Sunday, April 23, 2006
Last Friday I attended a conference which brought 8 former African presidents to address the public at wits. Great initiative! This was part of the African Presidential Roundtable co-organized by Boston University and the African Presidential and Archives Research Center (http://www.bu.edu/aparc/). Pierre Buyoya from Burundi, Masire from Botswana, Rawlings from Ghana, Kaunda from Zambia, Offman from Mauritius, Nicefore Soglo (Benin), Maria Pereira (Cape Verde), William B Mkapa (Tanzania), and Hassan Mwinyi (Tanzania) were there. They are controversial figures since many people relate African misery to them. Avoiding the blame game, I took away two things from them:
- Excellence Kaunda (Zambia) said: ‘Young people, you are the legacy of Africa, and if you do not take over your responsibilities, then Africa is lost’.
- N Soglo (Benin) argued that, once in office I was confronted by things that I never learnt from university: I realized that corruption was a world institution, institutionalized and protected by the west!
Drawing from that, my first premise is that African development needs a strong leadership form the current generation.
Many attendees at that conference may disagree with me. Indeed, the discussion we had mostly turned around questions like: corruption, why very long stay in offices, why didn’t you implement what you are saying now, why, why and why.
Disagree or not, WHY is the most difficult question on this earth. One day, after watching some pictures of some ‘wanted’ gangsters in his city, a little boy went to see a police officer in his vicinity and asked him this very question: “why did not you guys catch these gangsters when you were shooting them?”…
And so was our conference.
To answer the question on overstay in power, ex president Ketumile Masire stood up as the respondent on behalf of the group. His argument, “you can be in that office as long as you perform…in the US, people were overstaying up to when one took too long. Then they decided to fix a term. We are simply coping from them. Chirac in France, Thatcher in UK, etc overstayed and no one complained…”
Another argument ex African president sticked to, was that: we fought for our independences.
The real question that we should ask our self, as next generation or rulers, is how well prepared and ready are we compared to them?
It’s always good to look at deficiencies of a predecessor, but I think we better move the debate beyond that.
Being endowed with diversity of natural resources brought misfortune to Africa. Western countries, helped by African elite in power have been looting our riches. The aim of those powers has always been to have control over the Liberian or Sierra Leonean diamond. Belgian declared DR Congo a geological scandal! Since the last discovery of petrol in Chad, the country is now subject of international attention from some western powers after years of neglect.

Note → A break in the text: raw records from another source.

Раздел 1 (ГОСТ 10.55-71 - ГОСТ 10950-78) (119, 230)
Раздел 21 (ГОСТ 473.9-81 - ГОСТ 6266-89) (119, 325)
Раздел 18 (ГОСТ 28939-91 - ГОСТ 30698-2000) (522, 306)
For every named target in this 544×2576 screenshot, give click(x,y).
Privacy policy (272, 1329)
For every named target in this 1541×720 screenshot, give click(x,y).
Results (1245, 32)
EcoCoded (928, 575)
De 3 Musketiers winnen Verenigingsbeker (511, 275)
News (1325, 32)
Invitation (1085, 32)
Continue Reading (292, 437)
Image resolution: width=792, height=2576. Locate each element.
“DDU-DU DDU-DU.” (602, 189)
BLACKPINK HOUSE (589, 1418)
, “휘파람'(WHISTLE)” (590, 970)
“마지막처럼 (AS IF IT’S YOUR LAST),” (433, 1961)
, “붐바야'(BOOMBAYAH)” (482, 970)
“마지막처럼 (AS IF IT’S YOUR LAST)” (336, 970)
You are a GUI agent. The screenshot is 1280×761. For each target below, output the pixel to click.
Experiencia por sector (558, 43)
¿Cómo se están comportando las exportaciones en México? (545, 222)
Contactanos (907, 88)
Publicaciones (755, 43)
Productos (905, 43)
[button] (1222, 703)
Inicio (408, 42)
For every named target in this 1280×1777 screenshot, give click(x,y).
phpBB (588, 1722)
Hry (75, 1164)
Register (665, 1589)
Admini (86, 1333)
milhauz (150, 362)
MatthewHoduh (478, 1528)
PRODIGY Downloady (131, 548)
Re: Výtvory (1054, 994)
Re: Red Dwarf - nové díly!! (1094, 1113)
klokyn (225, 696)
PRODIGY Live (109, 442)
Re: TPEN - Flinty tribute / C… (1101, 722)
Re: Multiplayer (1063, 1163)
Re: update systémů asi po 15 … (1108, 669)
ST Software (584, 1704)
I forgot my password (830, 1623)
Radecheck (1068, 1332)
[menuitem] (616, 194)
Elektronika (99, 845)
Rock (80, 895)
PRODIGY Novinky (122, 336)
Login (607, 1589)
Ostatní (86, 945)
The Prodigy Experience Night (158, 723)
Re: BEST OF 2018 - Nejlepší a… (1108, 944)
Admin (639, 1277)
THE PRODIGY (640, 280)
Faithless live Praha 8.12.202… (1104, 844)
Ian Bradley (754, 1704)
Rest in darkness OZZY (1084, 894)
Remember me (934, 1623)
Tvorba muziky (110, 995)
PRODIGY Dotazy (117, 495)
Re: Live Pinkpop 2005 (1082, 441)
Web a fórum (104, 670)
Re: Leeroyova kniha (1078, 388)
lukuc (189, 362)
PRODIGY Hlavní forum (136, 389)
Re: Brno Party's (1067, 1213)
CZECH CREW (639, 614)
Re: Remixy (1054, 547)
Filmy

As Soglo (Benin) said, corruption is like tennis game, you need a receiver on the other side to send the ball back to you. Do not blame African leaders only; it’s a highly organized network. Moreover, your university curriculum will never teach you about that.
When blogging on that, I do not mean that we should go for corruption! Instead, it teaches me about ethics, and that is my second premise.
If African leaders do not understand their role in the expected change, things are likely to not improve. Zimbabwe celebrated her national day 5 days ago, but the situation there leaves much to desire. Mugabe is a great nationalist, true and great, but we want to see that being translated in improvement of people’s lives and national economics. Emigration in that country has tremendously increased, would you tell me that Mugabe is doing well. On the other side, his opponents seem to be short of inspiration.
LD Kabila took over Mobutu’s 32 year-rule in DRC. I liked that guy, fluent in more that 7 international languages. His discourse was seducing: “Le peuple congolais a besoin du changement” (= Congolese need change). Indeed, we were tired of Mobutu. Then, Kabila ruled for 4 years but except his discourse, he never proved to be the nationalist (Lumumbist, Lumumba) he claimed to be.
South Africa, at least what sub-Saharan Africa can be proud of, is still struggling with a crisis of leadership and a jobless growth that is not yet correcting the wealth divide caused by Apartheid.
This generation of ours is the next to take over the destiny of the continent. What a huge responsibility! If we are not aware of it, we are likely to do the worse.